Through all of that, though, there was still a bit of a divide. You could write a piece of film criticism, or you could make a film, but it was very difficult to do both. Now, that seems to be changing. We’re witnessing the rise of the film critic filmmaker.

Arguably the most famous film critic filmmaker, and certainly the spiritual father to this new marriage between film commentary and film production is still almost entirely anonymous. In 2001, this faceless, nameless editor took George Lucas‘ cut of “Star Wars: Episode I – The Phantom Menace” — which, in an interesting bit of timing, is coming back to theaters this Friday in a new, 3D print — and excised almost twenty minutes from the film, removing most of the scenes featuring characters like Jar Jar Binks and Anakin Skywalker that fans of the original “Star Wars” trilogy hated. He called it “Episode 1.1 – The Phantom Edit,” and he was so scared of reprisals from Lucasfilm that he credited himself only as “The Phantom Editor.” This all took place so long ago that the project was initially considered by many to be nothing more than an urban legend. Those who saw it, at least at first, did so on dubbed VHS tapes. Just a decade later, it’s astonishing how much has changed.

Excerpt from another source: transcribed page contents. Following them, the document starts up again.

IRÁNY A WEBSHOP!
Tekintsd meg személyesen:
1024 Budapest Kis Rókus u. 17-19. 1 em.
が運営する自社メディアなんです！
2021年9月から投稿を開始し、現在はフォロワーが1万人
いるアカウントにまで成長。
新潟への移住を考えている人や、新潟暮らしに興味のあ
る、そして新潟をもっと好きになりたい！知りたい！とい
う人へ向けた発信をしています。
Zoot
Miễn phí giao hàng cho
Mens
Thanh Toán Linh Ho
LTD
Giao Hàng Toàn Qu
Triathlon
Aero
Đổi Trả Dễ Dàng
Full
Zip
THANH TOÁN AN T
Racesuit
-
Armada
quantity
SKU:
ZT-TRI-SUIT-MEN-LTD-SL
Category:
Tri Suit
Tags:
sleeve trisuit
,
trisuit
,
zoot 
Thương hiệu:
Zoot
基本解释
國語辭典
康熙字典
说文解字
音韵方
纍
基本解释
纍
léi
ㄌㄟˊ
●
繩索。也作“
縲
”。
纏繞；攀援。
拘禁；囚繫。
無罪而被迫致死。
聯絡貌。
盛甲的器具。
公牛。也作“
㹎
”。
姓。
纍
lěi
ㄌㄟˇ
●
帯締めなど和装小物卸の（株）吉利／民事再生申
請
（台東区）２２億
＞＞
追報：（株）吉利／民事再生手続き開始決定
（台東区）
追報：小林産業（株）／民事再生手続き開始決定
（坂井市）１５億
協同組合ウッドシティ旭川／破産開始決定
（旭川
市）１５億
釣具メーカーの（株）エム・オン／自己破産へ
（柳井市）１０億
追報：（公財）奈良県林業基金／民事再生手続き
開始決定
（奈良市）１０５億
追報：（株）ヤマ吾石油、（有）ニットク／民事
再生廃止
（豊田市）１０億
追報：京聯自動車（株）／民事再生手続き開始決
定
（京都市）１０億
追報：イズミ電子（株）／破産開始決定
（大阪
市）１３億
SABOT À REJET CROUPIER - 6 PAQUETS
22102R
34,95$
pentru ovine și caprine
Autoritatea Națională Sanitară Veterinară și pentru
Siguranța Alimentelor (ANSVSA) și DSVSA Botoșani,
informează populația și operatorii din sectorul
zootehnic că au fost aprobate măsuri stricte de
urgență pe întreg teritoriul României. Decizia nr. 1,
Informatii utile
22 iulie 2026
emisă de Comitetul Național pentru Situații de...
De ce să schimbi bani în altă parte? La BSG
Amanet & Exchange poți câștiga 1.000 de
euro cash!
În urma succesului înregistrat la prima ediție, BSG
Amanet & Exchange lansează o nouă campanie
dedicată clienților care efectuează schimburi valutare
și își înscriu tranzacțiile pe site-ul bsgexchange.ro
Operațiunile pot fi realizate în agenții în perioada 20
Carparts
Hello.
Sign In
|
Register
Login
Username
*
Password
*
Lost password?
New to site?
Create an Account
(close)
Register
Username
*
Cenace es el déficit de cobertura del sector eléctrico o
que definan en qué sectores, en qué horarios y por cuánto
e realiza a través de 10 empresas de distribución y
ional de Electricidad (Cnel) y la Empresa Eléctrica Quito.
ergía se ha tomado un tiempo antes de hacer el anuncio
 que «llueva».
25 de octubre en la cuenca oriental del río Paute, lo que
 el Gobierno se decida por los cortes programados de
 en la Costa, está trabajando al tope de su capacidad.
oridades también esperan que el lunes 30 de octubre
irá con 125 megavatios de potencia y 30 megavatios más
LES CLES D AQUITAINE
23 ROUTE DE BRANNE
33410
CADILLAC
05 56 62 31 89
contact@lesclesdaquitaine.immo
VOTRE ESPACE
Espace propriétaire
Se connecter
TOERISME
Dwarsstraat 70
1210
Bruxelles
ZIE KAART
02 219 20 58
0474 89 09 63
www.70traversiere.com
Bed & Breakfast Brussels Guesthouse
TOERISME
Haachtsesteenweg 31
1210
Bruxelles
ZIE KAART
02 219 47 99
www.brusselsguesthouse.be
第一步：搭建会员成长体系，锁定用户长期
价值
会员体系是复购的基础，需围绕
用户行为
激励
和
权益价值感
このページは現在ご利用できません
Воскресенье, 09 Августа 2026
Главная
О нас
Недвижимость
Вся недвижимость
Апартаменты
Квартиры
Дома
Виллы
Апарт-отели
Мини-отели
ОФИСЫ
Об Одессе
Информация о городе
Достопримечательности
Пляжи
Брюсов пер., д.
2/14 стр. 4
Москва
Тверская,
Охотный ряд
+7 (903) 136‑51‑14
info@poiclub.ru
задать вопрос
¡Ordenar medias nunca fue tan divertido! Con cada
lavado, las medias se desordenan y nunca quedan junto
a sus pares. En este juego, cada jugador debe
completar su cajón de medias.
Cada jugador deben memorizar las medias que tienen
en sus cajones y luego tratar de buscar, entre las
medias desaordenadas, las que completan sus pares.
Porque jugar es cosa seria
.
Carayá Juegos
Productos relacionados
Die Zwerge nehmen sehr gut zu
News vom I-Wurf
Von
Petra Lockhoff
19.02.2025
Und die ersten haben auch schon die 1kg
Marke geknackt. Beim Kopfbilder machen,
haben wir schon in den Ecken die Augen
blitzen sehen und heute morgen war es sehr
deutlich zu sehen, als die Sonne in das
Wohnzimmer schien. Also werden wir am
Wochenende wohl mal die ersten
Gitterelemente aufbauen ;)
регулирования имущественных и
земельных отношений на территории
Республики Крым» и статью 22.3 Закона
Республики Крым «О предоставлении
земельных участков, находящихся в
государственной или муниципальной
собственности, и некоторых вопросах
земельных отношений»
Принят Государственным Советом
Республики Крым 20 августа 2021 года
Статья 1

The Phantom Editor did eventually out himself as Mike J. Nichols, a Hollywood film cutter who’s worked on movies like the Billy Joel concert documentary “The Last Play at Shea.” But that came much later. Nowadays, film critic filmmakers don’t need to hide behind assumed identities. A few are even gaining recognition from sources outside the echo chamber of the Internet. One of the most well-received films at last month’s Sundance Film Festival was “Room 237,” a feature length examination of Stanley Kubrick’s “The Shining.” The documentary, by director Rodney Ascher (not, say, “Mr. Redrum”), explores the myriad interpretations of Kubrick’s work and features film (or conspiracy) theorists explaining how “The Shining” might actually be a story about the genocide of Native Americans or an admission of guilt on the part of the director for getting involved in the “fake” Apollo 11 moon landing. Though Ascher interviewed all these people, he illustrates their arguments and comments with footage from “The Shining” and other Kubrick films. For that reason alone, the film will almost certainly be impossible to release in a typical, commercial way. But the fact that a film that a decade ago would almost certainly have been met with skepticism or fast and dirty lawsuits played at Sundance at all is an important marker of the progress of film critic filmmakers on the road to artistic legitimacy.

A similarly audacious project was launched last week on the Indiewire blog Press Play by film critic filmmaker Peet Gelderblom. His “Raising Cain Re-cut” is a “Phantom Edit”-style revision of Brian De Palma’s 1992 film “Raising Cain.” As Gelderblom explains in an essay that accompanies his “Re-cut,” De Palma was never fully satisfied with the structure of his film and, exasperated in the editing room, he radically revised his initial conception of the picture during post-production. Gelderblom decided to take the theatrical version of “Raising Cain” and restore it to something closer to the director’s original vision. At least for now, you can watch the entire “Raising Cain Re-cut” in this embedded video.

Raising Cain Re-cut from Press Play Video Blog on Vimeo.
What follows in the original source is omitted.